DESCRIPTION OF THE TASK: Examine each line of the data, and copy the ones containing "năng".

Saved entries
=== Begin Enclosure ===
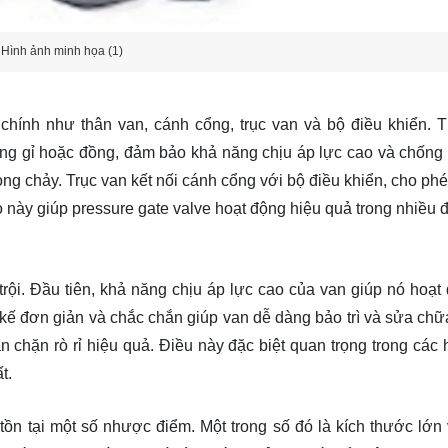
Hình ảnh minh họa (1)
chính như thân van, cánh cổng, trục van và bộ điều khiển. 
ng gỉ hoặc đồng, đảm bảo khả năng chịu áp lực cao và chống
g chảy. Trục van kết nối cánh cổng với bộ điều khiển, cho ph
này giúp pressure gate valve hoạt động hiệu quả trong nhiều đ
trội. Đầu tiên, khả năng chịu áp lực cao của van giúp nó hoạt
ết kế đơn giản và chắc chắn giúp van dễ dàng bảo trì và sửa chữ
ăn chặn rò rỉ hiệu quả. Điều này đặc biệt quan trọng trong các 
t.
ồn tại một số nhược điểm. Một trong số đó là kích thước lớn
=== End Enclosure ===
=== Begin Enclosure ===
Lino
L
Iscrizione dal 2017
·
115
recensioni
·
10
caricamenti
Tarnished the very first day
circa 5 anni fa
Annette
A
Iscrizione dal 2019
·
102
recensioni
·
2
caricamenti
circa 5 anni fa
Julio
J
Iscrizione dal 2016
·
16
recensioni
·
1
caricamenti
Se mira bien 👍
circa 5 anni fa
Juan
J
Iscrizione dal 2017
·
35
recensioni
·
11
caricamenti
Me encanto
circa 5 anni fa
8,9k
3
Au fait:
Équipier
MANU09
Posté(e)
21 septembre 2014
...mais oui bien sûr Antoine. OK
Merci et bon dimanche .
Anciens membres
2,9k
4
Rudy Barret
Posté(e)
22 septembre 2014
=== End Enclosure ===
ANSWER TO THE EXERCISE:
ng gỉ hoặc đồng, đảm bảo khả năng chịu áp lực cao và chống
trội. Đầu tiên, khả năng chịu áp lực cao của van giúp nó hoạt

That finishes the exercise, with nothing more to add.